It’s called The Heart Changer and is available as either a digital book (epub or mobi) or a good old fashioned physical book if you still enjoy holding the pages in your hand. It is only 112 pages, so you really could finish it in a day or two.
I received the mobi digital version of the book. I know there is a way to use Amazon Kindle to read it but for some reason, I was having trouble with that. So, I went online and found a site that was able to convert it to a pdf that I could download and read on my laptop. I also put it on my one drive so I could read it on my phone too if I wanted to do so.
I was originally going to use this as a read aloud with one or all of my kids, but our schedule has been kind of crazy lately, plus we’ve had a few illnesses so I just read it on my own.
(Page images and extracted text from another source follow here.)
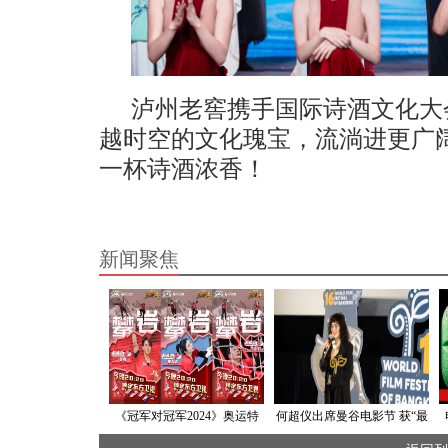
泸州老窖携手国际诗酒文化大
越时空的文化瑰宝，流淌进更广
一杯诗酒浓香！
新闻聚焦
《冠军对冠军2024》奥运特
何超仪出席曼谷电影节 获“最
辑收官战 攀岩运动速度与力
具魅力女星”奖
There is a free Teacher’s guide that you can download from the publisher’s website, though, if you want to read this with your children as a more educational piece of work. The guide is 12 pages, but the first half of it is an interview with the author if you want to get to know her a little more. Her interview includes answering questions about the main character which are kind of fun to read.
The “meat” of the teacher’s guide begins on page 6 where she first gives you some suggestions on “Researching the Setting”. Next, it gives you activities/questions directly related to The Heart Changer. There are also some Syrian recipes. I haven’t tried them yet, but I love cooking new things so I would like to try them out. I think that is a fun addition to the teacher’s guide.
The Heart Changer
This book is a historical Biblical fiction novel geared towards students in middle school and up. It is definitely good for adults too, though.
In the book, we follow a young refugee, Miriam, as she goes through a rollercoaster of emotions in the midst of being a captive in Syria. We feel her pain and anguish from the first page of the book when she is hiding from the soldiers and subsequently found and taken from her village and her family.
The story is told from Miriam’s perspective. She is a 12-year-old girl and is wondering if God has forgotten about her or maybe he is punishing her for something. Otherwise, why would He allow her to go through such a terrible experience?
Just like in our own lives Miriam learns that sometimes our hardships help prepare us for big things. Important things. Things that matter! We can’t see it at the time, but it is a great lesson to be reminded of often.
While held captive, Miriam has to serve the wife of Naaman, the commander of the army of the king of Aram (the Syrian army).
When reading the story, you really get a good feel for Miriam’s emotions and what she is seeing. The author uses wonderfully descriptive words and really does well at putting you IN the story.
I enjoyed the book. Once school starts up again after the summer break, I will read it again as a read aloud with my youngest. We will also go through the questions in the teacher’s guide.
It’s definitely worth the read. Depending on how much you have talked to your children about kidnapping, refugees, being held captive, ect., you may want to read it with them so that you have the opportunity to talk with them about those topics as they come up.